Sunday 23 October 2011

Derry Moore,12th Earl of Drogheda ... gentleman photographer

Henry Dermot Ponsonby Moore, 12th Earl of Drogheda (born 1937) is a British photographer known professionally as Derry Moore.
He inherited the title of Earl of Drogheda from his father, Charles Moore, 11th Earl of Drogheda (1910-1989). His mother was the former Joan Eleanor Carr (died 1989).
Moore was educated at Eton then studied painting at Oskar Kokoschka's School of Seeing in Salzburg, Austria. After working briefly as a travel agent in New York City, he took photography lessons from British photographer Bill Brandt.
Moore began his professional career in 1973, with a commission from the American magazine Architectural Digest. He photographed The Princess of Wales, Prince William and Prince Harry in 1992. His portrait, taken at Kensington Palace, was used by the Princess on her Christmas cards for that year.[1] Moore has also photographed Queen Elizabeth II, the late Queen Elizabeth, the Queen Mother, Indira Gandhi, Ronald Reagan, David Bowie, Iman and Helena Bonham Carter, as well as many other personalities.
Moore is now a leading photographer of architectural interiors and an illustrator of books, and has had portraits published in Country Life and Vogue. He has thirty-seven portraits in the National Portrait Gallery's collection.
Moore has been married to:
Eliza Lloyd (died 7 May 2008). She was the only daughter of Stacy Barcroft Lloyd Jr. and his first wife, the former Rachel Lambert; a stepdaughter of American banker and art collector Paul Mellon; and a great-granddaughter of Jordan Wheat Lambert, co-inventor of Listerine mouthwash.[3] They married on 15 May 1968 and divorced in 1972. Caroline Kennedy was a flower girl at the couple's wedding, and John F. Kennedy, Jr. was a page.[5] Viscount and Viscountess Moore had no children, and she did not remarry.
Alexandra Nicolette Henderson, the daughter of British diplomat Sir Nicholas Henderson and his wife, the former Mary Barber (née Cawadias). They married in Paris in 1978 and have three children: Benjamin Garrett Henderson Moore, Viscount Moore (born 1983), the Hon. Garrett Alexander Moore (born 1986), and Lady Marina Alice Moore (born 1988). As Alexandra Henderson, Lady Drogheda has been a producer and editor in the news and current affairs departments of the BBC, BBC1 and Talent TV.

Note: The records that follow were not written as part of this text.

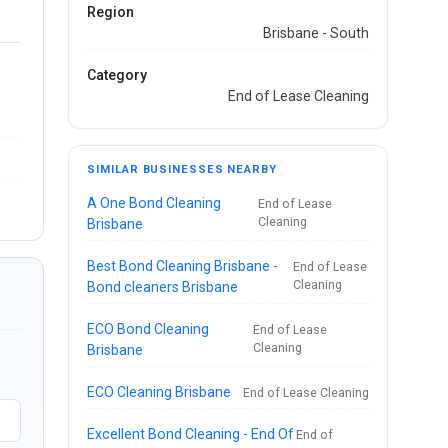
Region
Brisbane - South
Category
End of Lease Cleaning
SIMILAR BUSINESSES NEARBY
A One Bond Cleaning
End of Lease
Cleaning
Brisbane
Best Bond Cleaning Brisbane -
End of Lease
Cleaning
Bond cleaners Brisbane
ECO Bond Cleaning
End of Lease
Cleaning
Brisbane
ECO Cleaning Brisbane
End of Lease Cleaning
Excellent Bond Cleaning - End Of
End of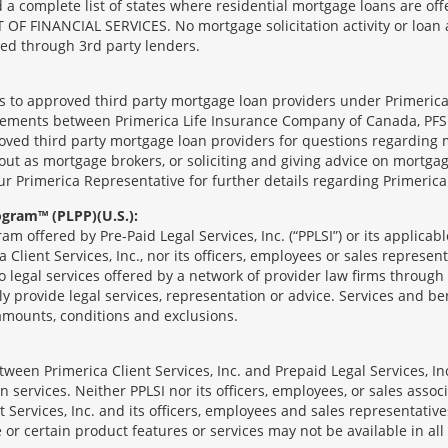
complete list of states where residential mortgage loans are offe
ANCIAL SERVICES. No mortgage solicitation activity or loan appl
nged through 3rd party lenders.
ts to approved third party mortgage loan providers under Primerica
eements between Primerica Life Insurance Company of Canada, PFSL
oved third party mortgage loan providers for questions regarding 
ut as mortgage brokers, or soliciting and giving advice on mortgag
our Primerica Representative for further details regarding Primeric
ogram™ (PLPP)(U.S.):
ram offered by Pre-Paid Legal Services, Inc. (“PPLSI”) or its applic
 Client Services, Inc., nor its officers, employees or sales represent
to legal services offered by a network of provider law firms throug
tly provide legal services, representation or advice. Services and ben
 amounts, conditions and exclusions.
een Primerica Client Services, Inc. and Prepaid Legal Services, Inc
 services. Neither PPLSI nor its officers, employees, or sales associa
t Services, Inc. and its officers, employees and sales representatives
 or certain product features or services may not be available in all 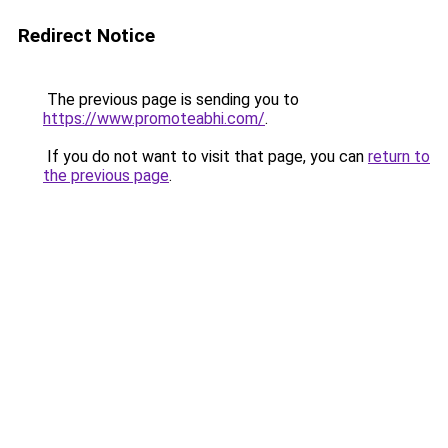
Redirect Notice
The previous page is sending you to
https://www.promoteabhi.com/
.
If you do not want to visit that page, you can
return to
the previous page
.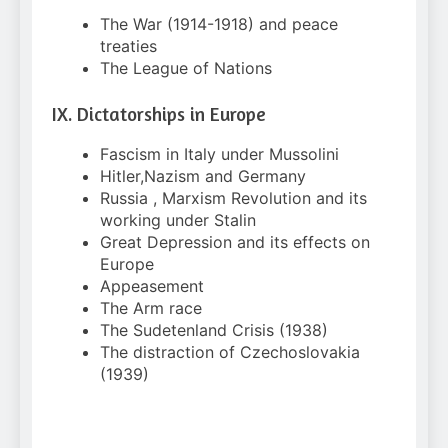
The War (1914-1918) and peace
treaties
The League of Nations
IX. Dictatorships in Europe
Fascism in Italy under Mussolini
Hitler,Nazism and Germany
Russia , Marxism Revolution and its
working under Stalin
Great Depression and its effects on
Europe
Appeasement
The Arm race
The Sudetenland Crisis (1938)
The distraction of Czechoslovakia
(1939)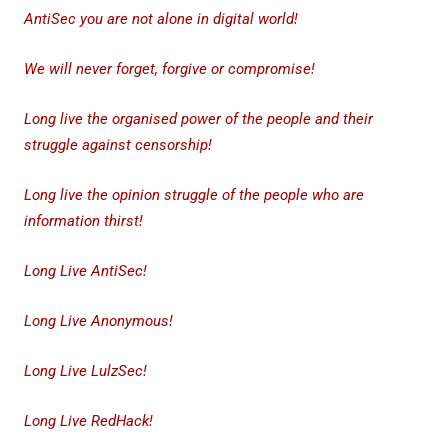
AntiSec you are not alone in digital world!
We will never forget, forgive or compromise!
Long live the organised power of the people and their
struggle against censorship!
Long live the opinion struggle of the people who are
information thirst!
Long Live AntiSec!
Long Live Anonymous!
Long Live LulzSec!
Long Live RedHack!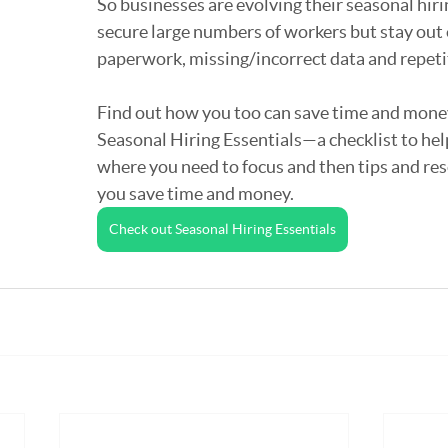
So businesses are evolving their seasonal hiri
secure large numbers of workers but stay out 
paperwork, missing/incorrect data and repetit
Find out how you too can save time and mone
Seasonal Hiring Essentials—a checklist to hel
where you need to focus and then tips and res
you save time and money.
Check out Seasonal Hiring Essentials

by Derry Moore, Carl Skoggard, Joseph Holtzman (Editor)
Rooms celebrates some of the most luxurious and bold interiors around the globe and the creative sensibilities of the people who inspired them. Beautifully presented through the sumptuous photography of Derry Moore, the 12th Earl of Drogheda, who has photographed some of the world's most spectacular houses as well as some of the most notable personalities in their homes, this lavish publication captures the dramatic spirit of such vivid figures as famed early twentieth-century interior designer Elsie de Wolfe, contemporary design legend Renzo Mongiardino, and the legendary decorator Nancy Lancaster. Moore revolutionized interior photography with his technical acuity, his keen aesthetic eye and his impeccably good taste. This vision culminated in an inspired collaboration with Joseph Holtzman, founding editor in chief and art director of the celebrated and controversial magazine Nest, and one of the great tastemakers of our age. This long-awaited book features a remarkable array of spectacular interiors, ranging from Charleston, the famed haunt of the Bloomsbury group, to India's Falaknuma Palace, Pauline de Rothschild's London residence, and Chatsworth Hall, Derbyshire, the grandest of English country houses.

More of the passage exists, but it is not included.